Segment Start: GIVEN DATA

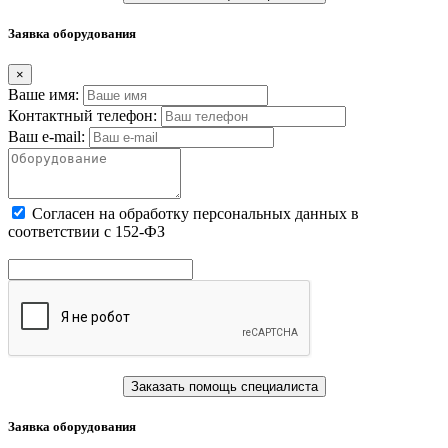
Заявка оборудования
×
Ваше имя:
Контактный телефон:
Ваш e-mail:
Cогласен на обработку персональных данных в
соответствии с 152-ФЗ
Заказать помощь специалиста
Заявка оборудования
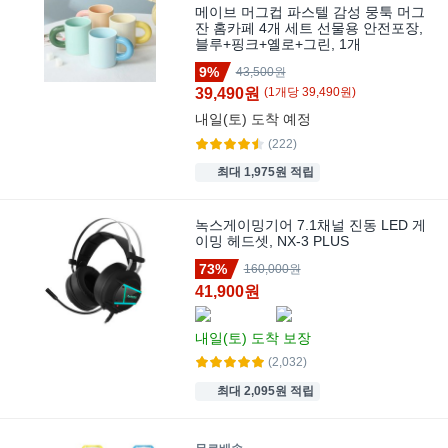
메이브 머그컵 파스텔 감성 뭉툭 머그
잔 홈카페 4개 세트 선물용 안전포장,
블루+핑크+옐로+그린, 1개
9%
43,500원
39,490원
(
1
개
당
39,490
원)
내일(토)
도착 예정
(222)
최대 1,975원 적립
녹스게이밍기어 7.1채널 진동 LED 게
이밍 헤드셋, NX-3 PLUS
73%
160,000원
41,900원
내일(토)
도착 보장
(2,032)
최대 2,095원 적립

Segment End: GIVEN DATA

TASK BRIEF: Return exactly, with no pictures, each line from the one that contains "соответствии с 152-ФЗ" through the end of the entries above, both ends included.

RESPONSE FOR THIS EXERCISE:
соответствии с 152-ФЗ
Заказать помощь специалиста
Заявка оборудования
메이브 머그컵 파스텔 감성 뭉툭 머그
잔 홈카페 4개 세트 선물용 안전포장,
블루+핑크+옐로+그린, 1개
9%
43,500원
39,490원
(
1
개
당
39,490
원)
내일(토)
도착 예정
(222)
최대 1,975원 적립
녹스게이밍기어 7.1채널 진동 LED 게
이밍 헤드셋, NX-3 PLUS
73%
160,000원
41,900원
내일(토)
도착 보장
(2,032)
최대 2,095원 적립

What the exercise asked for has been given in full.